→ **PROMPT**: An exact copy is needed of the lines in the entries below from the line with "ESPOSIZIONE" up to and including the line with "Sites & paysages", and of nothing else. Leave the pictures out.

→ **TASK DATA**:
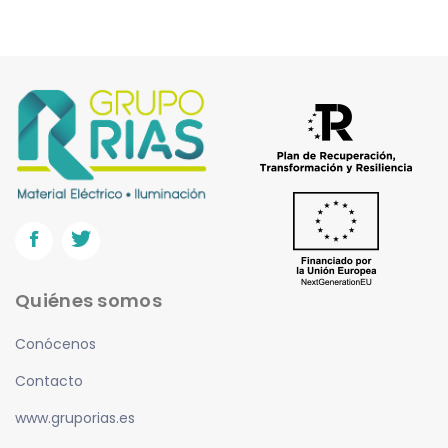
Quiénes somos
Conócenos
Contacto
www.gruporias.es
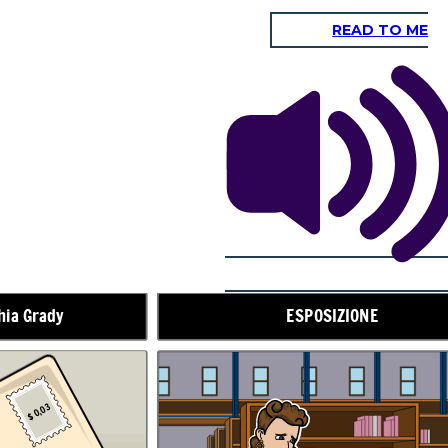
READ TO ME
AZIONE IN AUMENTO
hia Grady
ESPOSIZIONE
$ 0,03
La signorina Breed è andata alla stazione dei treni dove le
scoltare le storie di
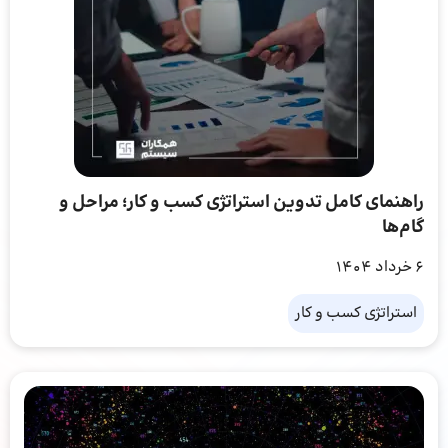
راهنمای کامل تدوین استراتژی کسب و کار؛ مراحل و
گام‌ها
6 خرداد 1404
استراتژی کسب و کار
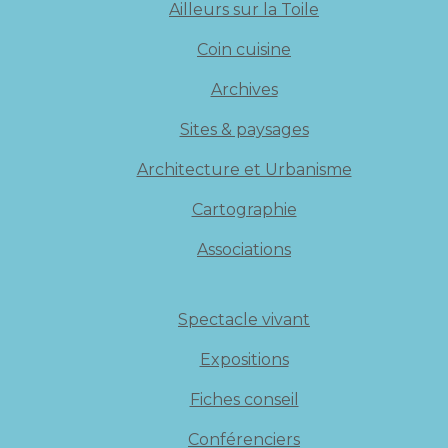
Ailleurs sur la Toile
Coin cuisine
Archives
Sites & paysages
Architecture et Urbanisme
Cartographie
Associations
Spectacle vivant
Expositions
Fiches conseil
Conférenciers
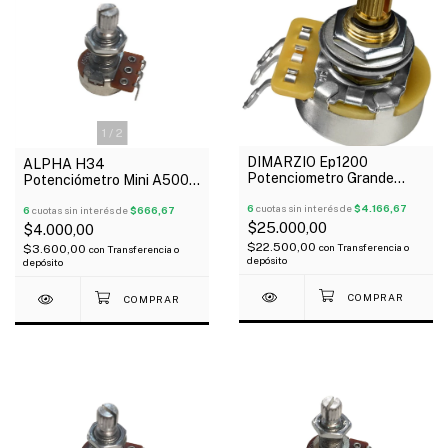
1
/
2
DIMARZIO Ep1200
ALPHA H34
Potenciometro Grande
Potenciómetro Mini A500k
250K Logarítmico Para
Logarítmico
Instrumento
6
cuotas sin interés de
$4.166,67
6
cuotas sin interés de
$666,67
$25.000,00
$4.000,00
$22.500,00
con
Transferencia o
$3.600,00
con
Transferencia o
depósito
depósito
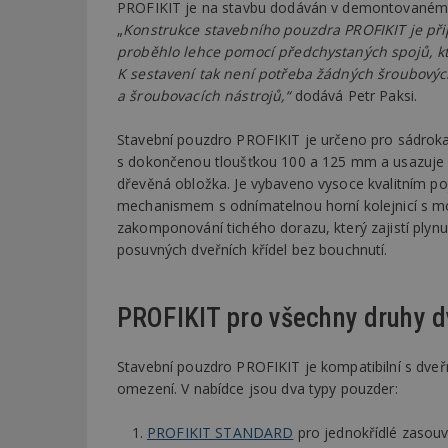
PROFIKIT je na stavbu dodáván v demontovaném st
„
Konstrukce stavebního pouzdra PROFIKIT je při
proběhlo lehce pomocí předchystaných spojů, kt
K sestavení tak není potřeba žádných šroubových
a šroubovacích nástrojů,“
dodává Petr Paksi.
Stavební pouzdro PROFIKIT je určeno pro sádroka
s dokončenou tloušťkou 100 a 125 mm a usazuje s
dřevěná obložka. Je vybaveno vysoce kvalitním 
mechanismem s odnímatelnou horní kolejnicí s m
zakomponování tichého dorazu, který zajistí plynu
posuvných dveřních křídel bez bouchnutí.
PROFIKIT pro všechny druhy d
Stavební pouzdro PROFIKIT je kompatibilní s dve
omezení. V nabídce jsou dva typy pouzder:
PROFIKIT STANDARD
pro jednokřídlé zasouv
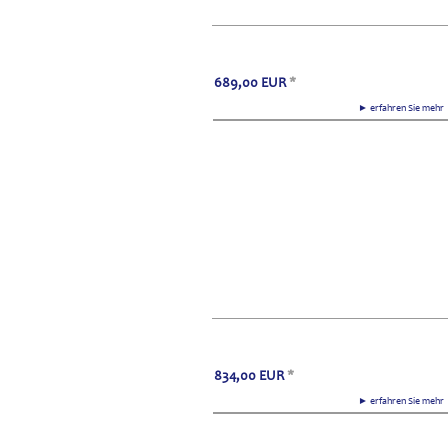
689,00
EUR
*
► erfahren Sie meh
834,00
EUR
*
► erfahren Sie meh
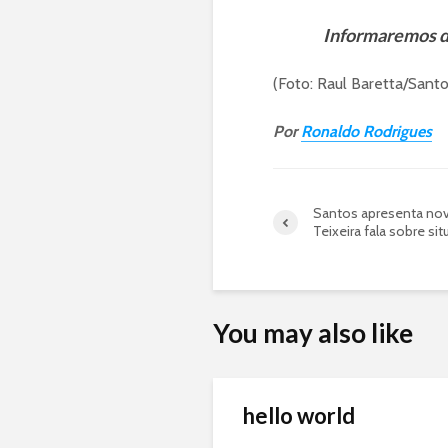
Informaremos d
(Foto: Raul Baretta/Sant
Por
Ronaldo Rodrigues
Santos apresenta nov
Teixeira fala sobre si
You may also like
hello world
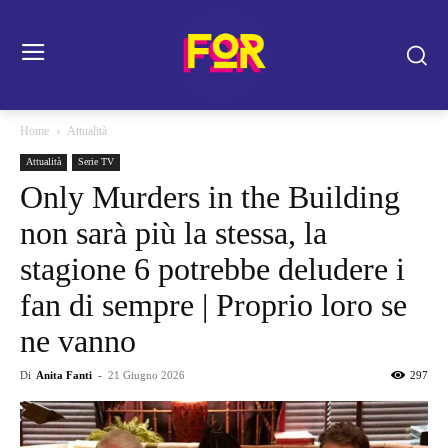
Home
Attualità
Attualità
Serie TV
Only Murders in the Building
non sarà più la stessa, la
stagione 6 potrebbe deludere i
fan di sempre | Proprio loro se
ne vanno
Di
Anita Fanti
-
21 Giugno 2026
297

→ **OUTPUT BELOW**:
ESPOSIZIONE
$ 0,03
La signorina Breed è andata alla stazione dei treni dove le
scoltare le storie di
راهنمای کامل تدوین استراتژی کسب و کار؛ مراحل و
گام‌ها
6 خرداد 1404
استراتژی کسب و کار
Ailleurs sur la Toile
Coin cuisine
Archives
Sites & paysages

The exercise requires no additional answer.